The student artists spent several weeks perfecting the murals and had them ready in time for Christmas, to bring holiday cheer to the unit. On December 20th, Ruby delivered the murals to Winthrop's Potter Two to lift the spirits of the women who maybe weren't having such a joyous holiday.
"Art is a vehicle to reach people," Ruby said. She spoke very highly of her students, referring to them as being very charitable. She also said the murals were their way of passing on a good talent. Ruby wishes to carry on the tradition of giving to Winthrop in upcoming years, creating projects for her upperclassmen to donate to the hospital. She said she might even want to begin a project with the younger students, possibly for Winthrop's children's unit.

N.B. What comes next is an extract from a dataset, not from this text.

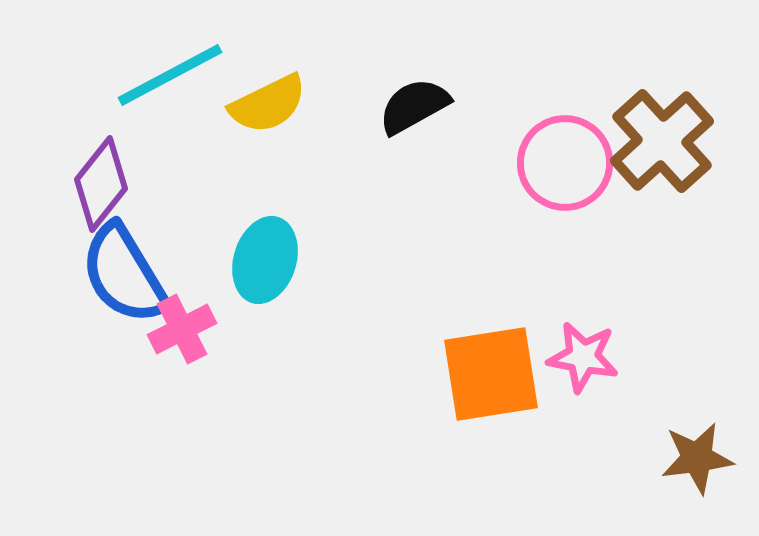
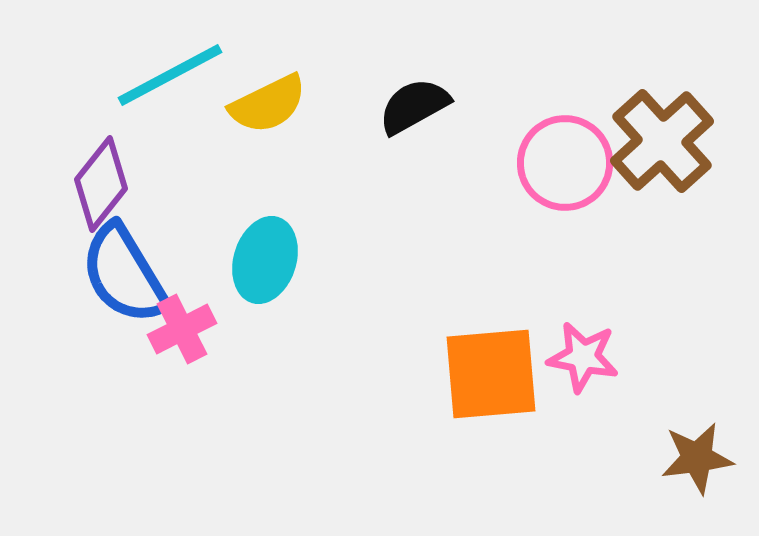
orange square: rotated 4 degrees clockwise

"Ruby volunteered her students and they came up with the wonderful idea of four panels representing women in the different seasons," Ms. Kelly said. "We have them on display now and have received very favorable comments from patients, visitors and staff. I am very proud of them (Garden City High School students) and their hard work. I am touched and gratified by their gift."
The murals were donated in hopes to "pay it forward" and bring motivation and comfort to the patients in Winthrop's Potter Two. The students that volunteered their time for this worthy project visited the unit in June to view their murals. They included Nicole Catalano, Lily Chehrazi, Joe Corrado, Mary Curtin, Jenna Doherty, Jenna Galizia, Kate Kirby, Michael Lennon, Scott Leuffer, Christine Manning, Courtney Norris, and Caitlin O'Brien.
The Women's Cancer Work Group was established in 2002 in order to enhance women's cancer services at Winthrop. The Interdisciplinary Team has since established a pre-operative education program for women undergoing gynecological cancer surgery, and expanded programs to promote the early detection of breast or gynecological cancers. Project Community View Team is working with the cancer group to establish outreach programs promoting optimal breast health in medically underserved communities.